Skip to content

RagnarGrootKoerkamp/suffix-array-searching

Repository files navigation

Suffix array searching

This repo contains two crates, one to speed up binary search in sorted integer arrays, and one to speed up suffix array searching. For now, this is a research project. Code is not directly intended to be used as-is as a dependency in other projects, and documentation is sub-par for that purpose.

static-search-tree: 40x faster binary search

This is explained in detail in my blog post.

It provides a data structure that can answer ‘binary search’ queries much faster, at the cost of 6% space overhead: given a list of n sorted integers and a list of queries, it returns for each query the first number that is at least the queried value.

It is on my to-do list, but with low priority, to make this into a nice standalone crate.

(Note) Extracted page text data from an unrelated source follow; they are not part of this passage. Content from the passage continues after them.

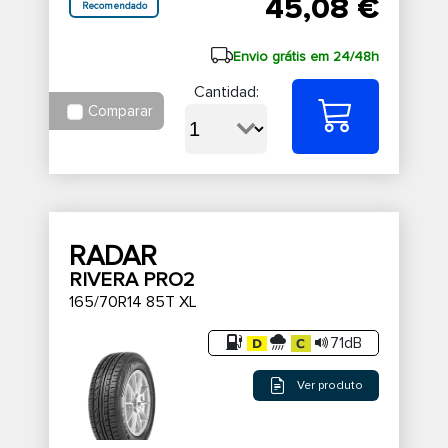
45,08 €
Recomendado
Envio grátis em 24/48h
Cantidad:
Comparar
RADAR
RIVERA PRO2
165/70R14 85T XL
71dB
Ver produto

To reproduce experiments and plots, first cd static-search-tree, and create the results and plots directories (the scripts expect them to exist).

  1. Run the experiments: cargo run -r --bin bench -- --release.

    See cargo run -r --bin bench -- --help for more options.

  2. To generate plots: python3 ./plot.py. This will error at some point that results-human-release.json isn’t found. To avoid that, comment out the last plot_blog() call.

suffix-array-searching: Searching suffix arrays using static search trees

This is mostly placeholder code and some rough experiments. I may or may not get back to this.